Work is getting faster.
Not everyone is being given a way to keep up.
We tend to build things with the intention of making life easier, more connected, more efficient, and for a while, that’s exactly what happens.
Over time, we start asking different questions about what those systems are doing to us.
I’ve been thinking about that in the context of the recent lawsuits against Meta and the way Lennon Torres at Mashable described growing up on social media as “digital nicotine.” These were tools meant to connect us, but they also changed how we interact, process information, and how much of ourselves we outsource to systems we don’t fully question or understand.
That same tension is starting to show up in how we talk about AI at work. The dominant narrative is speed, efficiency, and output, even as broader analysis from the World Economic Forum has started to warn that these systems may widen the gap between who benefits and who gets left behind.
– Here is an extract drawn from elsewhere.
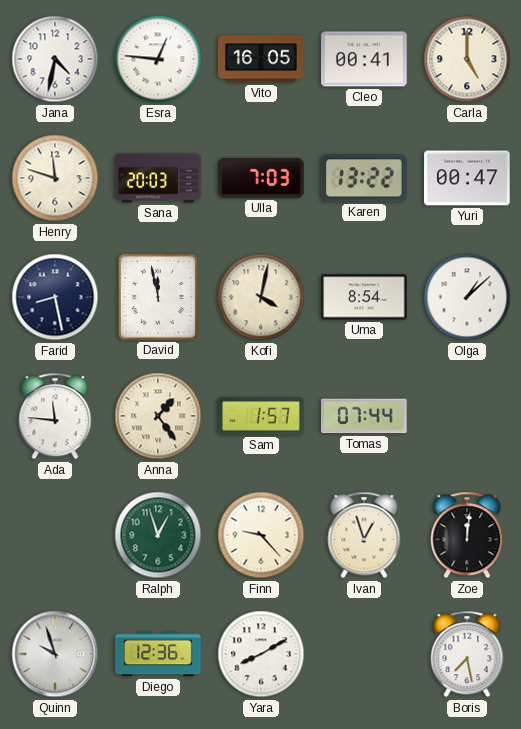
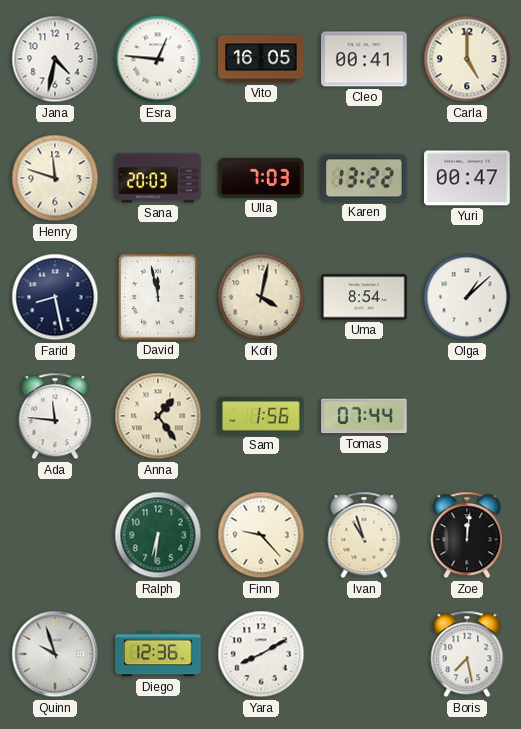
Sam: 1:57 -> 1:56
Ralph: 12:57 -> 6:31
Ivan: 12:57 -> 10:57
Most leaders say the design of human-AI interaction matters, yet Deloitte’s latest Human Capital Trends report notes only 6% feel they are actually doing it well.
What I keep coming back to is the difference between using AI to support thinking and gradually or wholly outsourcing thinking to it. Those two can look very similar on the surface, especially in environments that reward speed, but they lead to very different outcomes over time. At a certain point, the tradeoff stops being about efficiency and starts shaping how we collaborate, make decisions, and evaluate work.
As output increases, the space for human judgment, collaboration, and pushback shrinks, and over time that has consequences not just for quality, but for the kind of thinking we bring into our work.
I find myself thinking about this through my own relationship with technology. I’ve always leaned in early, partly out of curiosity and partly because, as someone living with a disability, I’m constantly looking for ways to make systems work better in practice. That instinct to optimize and streamline has real value, and it also makes tradeoffs harder to ignore.
Speed is never neutral. Every system optimizes for something, and in doing so, deprioritizes something else. When speed and output become the primary measure, what often gets deprioritized is the human context that makes work sustainable.
That’s the part that feels most important to pay attention to, not just who gets left behind, but how gradually and quietly that process can happen when speed becomes the primary measure of value.
As we continue to integrate AI into how work gets done, the question that keeps coming up for me is not just what these systems allow us to do, but what kind of work and what kind of participation they are shaping in the process.
Where are you seeing that balance being handled well, and where is it starting to break down?